* _Directions_
The output should consist solely of the line containing "pyautogui.click(x=<x>, y=<y>)" and the lines that follow it through the end of the data below.

* _Data listing_
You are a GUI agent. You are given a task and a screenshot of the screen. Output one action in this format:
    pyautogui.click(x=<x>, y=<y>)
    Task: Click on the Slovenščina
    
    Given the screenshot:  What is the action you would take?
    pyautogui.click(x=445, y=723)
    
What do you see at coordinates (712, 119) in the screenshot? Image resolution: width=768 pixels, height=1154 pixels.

* _Written answer_
    pyautogui.click(x=<x>, y=<y>)
    Task: Click on the Slovenščina
    
    Given the screenshot:  What is the action you would take?
    pyautogui.click(x=445, y=723)
    
What do you see at coordinates (712, 119) in the screenshot? Image resolution: width=768 pixels, height=1154 pixels.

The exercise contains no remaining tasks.